____ INFORMATION GIVEN
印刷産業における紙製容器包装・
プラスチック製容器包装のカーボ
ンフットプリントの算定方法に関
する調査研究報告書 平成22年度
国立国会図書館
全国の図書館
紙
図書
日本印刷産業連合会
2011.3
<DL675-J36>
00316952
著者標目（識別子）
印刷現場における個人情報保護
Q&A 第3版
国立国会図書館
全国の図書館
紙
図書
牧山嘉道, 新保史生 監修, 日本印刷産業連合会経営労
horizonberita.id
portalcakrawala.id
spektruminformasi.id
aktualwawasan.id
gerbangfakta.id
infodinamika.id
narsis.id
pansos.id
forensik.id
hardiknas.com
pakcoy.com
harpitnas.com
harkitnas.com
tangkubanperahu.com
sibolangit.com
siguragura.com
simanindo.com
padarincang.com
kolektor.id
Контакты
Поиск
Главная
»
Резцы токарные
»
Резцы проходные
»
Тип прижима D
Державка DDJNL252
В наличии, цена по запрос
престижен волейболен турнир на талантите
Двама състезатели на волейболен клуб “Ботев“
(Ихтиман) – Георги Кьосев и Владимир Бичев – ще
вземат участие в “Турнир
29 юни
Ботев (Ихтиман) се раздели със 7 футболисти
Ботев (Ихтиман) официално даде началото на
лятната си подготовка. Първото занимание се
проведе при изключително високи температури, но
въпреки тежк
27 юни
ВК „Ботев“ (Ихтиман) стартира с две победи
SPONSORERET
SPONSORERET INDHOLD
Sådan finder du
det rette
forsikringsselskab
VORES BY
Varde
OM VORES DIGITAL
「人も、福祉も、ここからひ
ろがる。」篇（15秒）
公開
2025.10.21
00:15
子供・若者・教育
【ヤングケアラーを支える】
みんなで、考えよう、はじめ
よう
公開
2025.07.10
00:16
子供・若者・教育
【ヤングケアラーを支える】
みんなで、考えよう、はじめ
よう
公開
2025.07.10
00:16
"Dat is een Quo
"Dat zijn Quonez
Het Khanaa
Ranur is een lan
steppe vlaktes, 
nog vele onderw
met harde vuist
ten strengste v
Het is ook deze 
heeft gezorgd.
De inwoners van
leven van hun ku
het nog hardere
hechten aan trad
________
WORK REQUEST:
Each entry is to be output exactly as it was written.

RESPONSE TO THIS TASK:
印刷産業における紙製容器包装・
プラスチック製容器包装のカーボ
ンフットプリントの算定方法に関
する調査研究報告書 平成22年度
国立国会図書館
全国の図書館
紙
図書
日本印刷産業連合会
2011.3
<DL675-J36>
00316952
著者標目（識別子）
印刷現場における個人情報保護
Q&A 第3版
国立国会図書館
全国の図書館
紙
図書
牧山嘉道, 新保史生 監修, 日本印刷産業連合会経営労
horizonberita.id
portalcakrawala.id
spektruminformasi.id
aktualwawasan.id
gerbangfakta.id
infodinamika.id
narsis.id
pansos.id
forensik.id
hardiknas.com
pakcoy.com
harpitnas.com
harkitnas.com
tangkubanperahu.com
sibolangit.com
siguragura.com
simanindo.com
padarincang.com
kolektor.id
Контакты
Поиск
Главная
»
Резцы токарные
»
Резцы проходные
»
Тип прижима D
Державка DDJNL252
В наличии, цена по запрос
престижен волейболен турнир на талантите
Двама състезатели на волейболен клуб “Ботев“
(Ихтиман) – Георги Кьосев и Владимир Бичев – ще
вземат участие в “Турнир
29 юни
Ботев (Ихтиман) се раздели със 7 футболисти
Ботев (Ихтиман) официално даде началото на
лятната си подготовка. Първото занимание се
проведе при изключително високи температури, но
въпреки тежк
27 юни
ВК „Ботев“ (Ихтиман) стартира с две победи
SPONSORERET
SPONSORERET INDHOLD
Sådan finder du
det rette
forsikringsselskab
VORES BY
Varde
OM VORES DIGITAL
「人も、福祉も、ここからひ
ろがる。」篇（15秒）
公開
2025.10.21
00:15
子供・若者・教育
【ヤングケアラーを支える】
みんなで、考えよう、はじめ
よう
公開
2025.07.10
00:16
子供・若者・教育
【ヤングケアラーを支える】
みんなで、考えよう、はじめ
よう
公開
2025.07.10
00:16
"Dat is een Quo
"Dat zijn Quonez
Het Khanaa
Ranur is een lan
steppe vlaktes, 
nog vele onderw
met harde vuist
ten strengste v
Het is ook deze 
heeft gezorgd.
De inwoners van
leven van hun ku
het nog hardere
hechten aan trad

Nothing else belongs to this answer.